Uludere olayları sırasında bölgede görev yapan bazı komutanlar 15 Temmuz darbe girişimi sonrasında tutuklanmışlardır. Darbeye giden süreçte bu olayın gerçekleştirilmesinde rolü bulunduğu iddia edilenlerle ilgili olarak devam eden yargı süreçlerinde elbette ki değerlendirmeler yapılacaktır. Yargının yeni iddiaları soruşturmasının, bu darbe soruşturmaları kapsamında her bir olayın ayrı ayrı değerlendirilmesinin ve bu olaylarla ilgili maddi delillerin ortaya çıkarılmasının da yargının görevi olduğu açıktır ve bu soruşturmalar yargının mutlaka yapması gereken hususlardır.

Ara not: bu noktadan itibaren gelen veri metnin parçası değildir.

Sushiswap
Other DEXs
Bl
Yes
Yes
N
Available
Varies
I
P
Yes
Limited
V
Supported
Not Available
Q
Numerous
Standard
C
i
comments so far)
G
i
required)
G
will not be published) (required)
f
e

Uludere olayıyla ilgili olarak Türkiye Büyük Millet Meclisi İnsan Hakları Komisyonu Alt Komisyonu da bir araştırma yapmıştır. Orada iktidarıyla muhalefetiyle milletvekillerinin görüşleri rapora yansımıştır. Nereden kaynaklanabileceği hususunda milletvekillerimizin muhalefet şerhinde de belirtilen hususlar vardır. Tüm bunlar, Meclisin bu belgeleri gerek yargı makamlarınca gerekse idari soruşturmayı yapan makamlarca delil olarak kabul edilebilecektir.
Uludere olayının en önemli sebebi aslında bölgede devam eden terör olaylarıdır. Terör olaylarını fırsat bilerek Hükûmeti ve devleti zor duruma düşürmek isteyen FETÖ bağlantılı kamu görevlileri ya da askerî yetkililer varsa, 15 Temmuz darbe girişimini soruşturan yargı makamlarınca ortaya çıkarılması gerekir ve çıkarılacağından da şüphemiz bulunmamaktadır.

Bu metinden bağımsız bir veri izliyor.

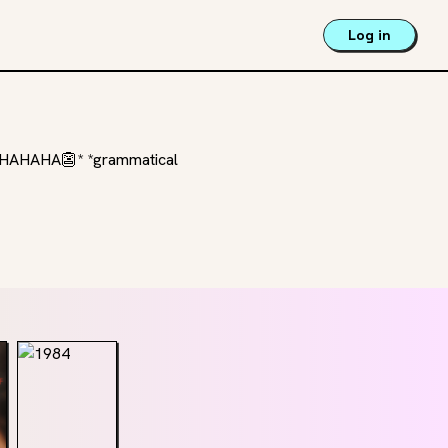
Log in
HAHAHAHA👺* *grammatical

Güvenlik güçlerimiz terörle mücadele için şu anda da bölgededir. Bölücü terör örgütünün -sınır ötesini de kullanarak- ülkemizin özellikle Güneydoğu Bölgesi'ndeki sınır illerinde terörist faaliyetleri olmasa böyle bir harekâta gerek kalmayacaktır ve kaçınılmaz hata gerekçesine de belki ulaşmaya gerek kalmayacaktır. O nedenle, bu olayın birinci sorumlusu PKK ve benzeri terör örgütleridir ve bu olayın meydana gelmesi ve ülkemizde bir kaos ortamının çıkarılması, 15 Temmuz darbe girişimine giden yolda birtakım taşların örülmesi anlamında sorumluluğu bulunanlarla ilgili olarak da elbette ki yargı makamları bunları değerlendirecektir.

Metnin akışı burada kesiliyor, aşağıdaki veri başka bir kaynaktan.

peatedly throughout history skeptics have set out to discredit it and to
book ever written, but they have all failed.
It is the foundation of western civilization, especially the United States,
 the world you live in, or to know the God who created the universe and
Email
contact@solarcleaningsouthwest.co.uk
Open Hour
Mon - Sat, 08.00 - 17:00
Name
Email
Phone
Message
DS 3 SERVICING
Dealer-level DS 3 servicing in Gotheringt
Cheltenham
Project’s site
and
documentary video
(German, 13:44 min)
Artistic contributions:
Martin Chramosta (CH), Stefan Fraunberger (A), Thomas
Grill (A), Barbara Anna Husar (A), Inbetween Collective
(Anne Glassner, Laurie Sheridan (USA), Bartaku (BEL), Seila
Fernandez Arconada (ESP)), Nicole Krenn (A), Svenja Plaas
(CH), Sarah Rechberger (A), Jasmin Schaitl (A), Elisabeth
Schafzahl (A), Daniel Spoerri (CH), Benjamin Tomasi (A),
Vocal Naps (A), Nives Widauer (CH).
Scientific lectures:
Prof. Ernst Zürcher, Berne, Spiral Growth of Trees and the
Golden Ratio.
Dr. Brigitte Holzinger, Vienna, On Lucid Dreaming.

Terör örgütünün bölücü hedeflerini benimseyip dillendirenler şunu bilmeliler ki Türkiye'nin bölünmez bütünlüğü bölücü terör örgütüne, bütün hainlere ve onları kullananlara rağmen korunmuştur ve korunması noktasında da Mecliste grubu bulunan bütün siyasi partiler aslında görüş birliği içerisindedir ve olmalıdır.
Türkler ve Kürt vatandaşlarımız arasında bin yıldan fazladır süren kardeşlik hukuku vardır. Tarih ve kader birliği her türlü ayrılıkçılığın panzehiridir. Otuz yılı aşkındır kardeş kavgası çıkarmayı başaramayan bölücü terör örgütü bundan sonra da başaramayacaktır. Sayın Cumhurbaşkanımızın bu olay sonrası yapmış olduğu açıklamalarının arkasında olduğumuzu belirtmek istiyorum. Evet "Uludere olayı karanlık dehlizler arkasında kalmayacak." dedi Cumhurbaşkanımız ve inşallah kalmayacak. 34 vatandaşımızın ölümünden sorumlu olanlar mutlaka bulunacaktır ve bulunması gerektiğini, biz, AK PARTİ Grubu olarak her zaman ifade ediyoruz.
Uludere'de beş yıl önce meydana gelen elim olayın sorumlularını bulup cezalandırmak yargının görevidir değerli milletvekilleri. Yargının, bu iddiaları, özellikle 15 Temmuz darbe girişimi sonrası ortaya çıkan yeni durumla birlikte soruşturması gerektiğini, yeni iddialar nedeniyle iç hukuk yolunun henüz tükenmediğini belirtmek istiyorum. Anayasa Mahkemesinin vermiş olduğu karar, aslında şeklî bir karardır, esasa ilişkin bir karar değildir. Esasa ilişkin kararı da işte... 15 Temmuz darbe girişimi nedeniyle soruşturulan ve şu anda tutuklu bulunan ve Uludere'de de eğer karar mekanizmasında görev alan askerî yetkililer varsa, bunlarla ilgili de gerekli soruşturmalar mutlaka yapılacaktır. Bu bir ceza soruşturması işidir. Burada talep edilen, Meclis araştırması. Meclis araştırmasıyla maddi delillere bir yere kadar ulaşabiliyorsunuz ancak ceza soruşturması, yargının yapmış olduğu ceza soruşturması, bu olayda sorumlu olan kim varsa, açığa çıkarmak için yapılan maddi delillerin araştırılmasından ibarettir, bunu yapmak gerekir. Bunu yapmak için de, şu anda görülmekte olan darbe davaları var, bu davaları hep birlikte takip edelim, Meclis olarak takip edelim ve bu konudaki, Uludere'deki 34 vatandaşımızın sorumlusu kim, hep beraber görelim, açığa çıksın, sorumlulara da, en ağır ceza neyse verilsin diyor, bu duygu ve düşüncelerle Genel Kurulu saygılarımla selamlıyorum. (AK PARTİ sıralarından alkışlar)
BAŞKAN - Teşekkür ederim Sayın Tunç.